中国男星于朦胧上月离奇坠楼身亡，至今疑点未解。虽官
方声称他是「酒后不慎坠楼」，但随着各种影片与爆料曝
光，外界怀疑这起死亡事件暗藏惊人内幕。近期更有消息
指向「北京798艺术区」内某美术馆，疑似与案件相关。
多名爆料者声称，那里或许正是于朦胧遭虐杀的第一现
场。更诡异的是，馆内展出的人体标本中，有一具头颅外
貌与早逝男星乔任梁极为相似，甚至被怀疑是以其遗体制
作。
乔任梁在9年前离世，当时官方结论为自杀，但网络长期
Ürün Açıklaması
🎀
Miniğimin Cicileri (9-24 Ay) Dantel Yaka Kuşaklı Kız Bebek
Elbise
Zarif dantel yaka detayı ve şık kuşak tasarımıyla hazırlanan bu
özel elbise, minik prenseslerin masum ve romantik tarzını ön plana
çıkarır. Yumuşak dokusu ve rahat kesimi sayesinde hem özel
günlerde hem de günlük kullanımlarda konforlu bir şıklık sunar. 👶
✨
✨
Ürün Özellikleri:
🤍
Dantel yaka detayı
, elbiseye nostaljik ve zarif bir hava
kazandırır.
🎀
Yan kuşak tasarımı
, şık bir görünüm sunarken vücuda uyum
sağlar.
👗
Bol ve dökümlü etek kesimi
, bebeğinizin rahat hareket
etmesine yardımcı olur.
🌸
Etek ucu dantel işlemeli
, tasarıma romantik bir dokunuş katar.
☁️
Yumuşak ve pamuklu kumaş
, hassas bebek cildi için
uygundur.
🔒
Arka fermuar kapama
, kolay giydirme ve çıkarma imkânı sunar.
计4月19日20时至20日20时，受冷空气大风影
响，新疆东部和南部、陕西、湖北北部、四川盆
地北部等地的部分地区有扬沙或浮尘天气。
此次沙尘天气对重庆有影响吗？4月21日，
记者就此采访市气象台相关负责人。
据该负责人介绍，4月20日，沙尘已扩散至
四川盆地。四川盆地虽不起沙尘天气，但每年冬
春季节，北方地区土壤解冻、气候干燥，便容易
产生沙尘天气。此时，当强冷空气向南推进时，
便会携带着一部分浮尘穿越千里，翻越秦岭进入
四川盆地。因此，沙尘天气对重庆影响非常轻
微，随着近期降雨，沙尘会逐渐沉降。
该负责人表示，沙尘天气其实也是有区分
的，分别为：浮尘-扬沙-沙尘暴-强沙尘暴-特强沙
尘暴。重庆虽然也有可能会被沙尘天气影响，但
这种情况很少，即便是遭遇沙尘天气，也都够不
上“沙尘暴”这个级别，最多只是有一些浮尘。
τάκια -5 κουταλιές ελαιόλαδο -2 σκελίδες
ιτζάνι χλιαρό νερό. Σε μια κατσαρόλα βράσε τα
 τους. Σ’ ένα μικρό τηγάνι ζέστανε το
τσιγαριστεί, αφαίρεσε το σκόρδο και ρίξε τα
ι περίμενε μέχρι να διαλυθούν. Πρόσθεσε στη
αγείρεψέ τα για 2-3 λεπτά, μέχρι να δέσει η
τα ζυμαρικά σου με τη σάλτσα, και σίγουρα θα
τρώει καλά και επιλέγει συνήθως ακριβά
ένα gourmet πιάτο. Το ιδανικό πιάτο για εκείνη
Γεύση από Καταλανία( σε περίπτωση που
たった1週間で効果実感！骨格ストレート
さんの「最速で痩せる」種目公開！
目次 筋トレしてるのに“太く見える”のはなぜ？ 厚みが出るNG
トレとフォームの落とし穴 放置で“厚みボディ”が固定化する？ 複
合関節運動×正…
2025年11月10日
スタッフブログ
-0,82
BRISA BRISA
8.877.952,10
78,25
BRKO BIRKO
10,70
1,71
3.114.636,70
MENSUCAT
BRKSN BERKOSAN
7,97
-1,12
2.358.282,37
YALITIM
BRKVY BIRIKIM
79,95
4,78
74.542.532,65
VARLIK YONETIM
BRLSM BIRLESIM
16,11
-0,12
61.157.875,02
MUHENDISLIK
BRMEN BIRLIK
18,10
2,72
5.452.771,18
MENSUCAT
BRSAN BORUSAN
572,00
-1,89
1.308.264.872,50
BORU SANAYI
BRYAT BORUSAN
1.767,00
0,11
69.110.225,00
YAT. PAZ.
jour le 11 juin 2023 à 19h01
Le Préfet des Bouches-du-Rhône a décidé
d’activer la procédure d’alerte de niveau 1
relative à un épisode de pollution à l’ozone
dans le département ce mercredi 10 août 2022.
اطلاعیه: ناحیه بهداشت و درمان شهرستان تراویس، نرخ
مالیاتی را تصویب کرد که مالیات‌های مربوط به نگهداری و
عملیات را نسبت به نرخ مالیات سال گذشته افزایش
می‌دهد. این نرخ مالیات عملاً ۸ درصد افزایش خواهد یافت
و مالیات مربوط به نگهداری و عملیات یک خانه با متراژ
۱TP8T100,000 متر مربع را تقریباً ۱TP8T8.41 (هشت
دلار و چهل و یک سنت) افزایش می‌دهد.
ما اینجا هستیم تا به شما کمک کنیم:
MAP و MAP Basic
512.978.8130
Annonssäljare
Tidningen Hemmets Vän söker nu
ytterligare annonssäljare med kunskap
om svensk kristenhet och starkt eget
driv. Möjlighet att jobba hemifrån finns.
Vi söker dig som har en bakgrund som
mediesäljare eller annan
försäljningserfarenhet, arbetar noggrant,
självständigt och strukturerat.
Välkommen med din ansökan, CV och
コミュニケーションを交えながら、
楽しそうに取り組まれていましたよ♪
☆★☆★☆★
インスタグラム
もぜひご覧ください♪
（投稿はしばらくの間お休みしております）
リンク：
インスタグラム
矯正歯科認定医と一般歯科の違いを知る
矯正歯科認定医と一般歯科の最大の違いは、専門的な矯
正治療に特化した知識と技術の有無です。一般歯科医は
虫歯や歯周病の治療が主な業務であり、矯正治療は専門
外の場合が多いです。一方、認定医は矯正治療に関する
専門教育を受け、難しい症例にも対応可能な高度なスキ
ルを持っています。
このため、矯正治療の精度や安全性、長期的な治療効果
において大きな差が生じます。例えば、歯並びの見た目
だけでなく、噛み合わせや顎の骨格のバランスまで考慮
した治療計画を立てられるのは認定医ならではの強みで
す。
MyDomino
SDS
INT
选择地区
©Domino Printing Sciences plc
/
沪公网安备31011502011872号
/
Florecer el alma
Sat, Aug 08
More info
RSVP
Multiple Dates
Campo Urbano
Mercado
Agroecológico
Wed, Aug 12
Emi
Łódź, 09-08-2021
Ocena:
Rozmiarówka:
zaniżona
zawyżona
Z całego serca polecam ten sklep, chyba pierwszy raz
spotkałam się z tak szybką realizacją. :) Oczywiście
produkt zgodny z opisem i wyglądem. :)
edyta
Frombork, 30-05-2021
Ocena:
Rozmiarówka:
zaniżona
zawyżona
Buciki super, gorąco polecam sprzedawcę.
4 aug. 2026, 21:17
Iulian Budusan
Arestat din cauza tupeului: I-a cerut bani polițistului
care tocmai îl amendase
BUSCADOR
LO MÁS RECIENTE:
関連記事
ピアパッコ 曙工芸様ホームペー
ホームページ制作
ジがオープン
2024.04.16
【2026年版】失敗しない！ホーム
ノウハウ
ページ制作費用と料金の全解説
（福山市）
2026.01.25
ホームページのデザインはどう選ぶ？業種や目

-- Task requirements --
Please repeat, exactly and only, the lines from the one containing "Printing Sciences plc" through the last line of the records, both included.

-- Result --
©Domino Printing Sciences plc
/
沪公网安备31011502011872号
/
Florecer el alma
Sat, Aug 08
More info
RSVP
Multiple Dates
Campo Urbano
Mercado
Agroecológico
Wed, Aug 12
Emi
Łódź, 09-08-2021
Ocena:
Rozmiarówka:
zaniżona
zawyżona
Z całego serca polecam ten sklep, chyba pierwszy raz
spotkałam się z tak szybką realizacją. :) Oczywiście
produkt zgodny z opisem i wyglądem. :)
edyta
Frombork, 30-05-2021
Ocena:
Rozmiarówka:
zaniżona
zawyżona
Buciki super, gorąco polecam sprzedawcę.
4 aug. 2026, 21:17
Iulian Budusan
Arestat din cauza tupeului: I-a cerut bani polițistului
care tocmai îl amendase
BUSCADOR
LO MÁS RECIENTE:
関連記事
ピアパッコ 曙工芸様ホームペー
ホームページ制作
ジがオープン
2024.04.16
【2026年版】失敗しない！ホーム
ノウハウ
ページ制作費用と料金の全解説
（福山市）
2026.01.25
ホームページのデザインはどう選ぶ？業種や目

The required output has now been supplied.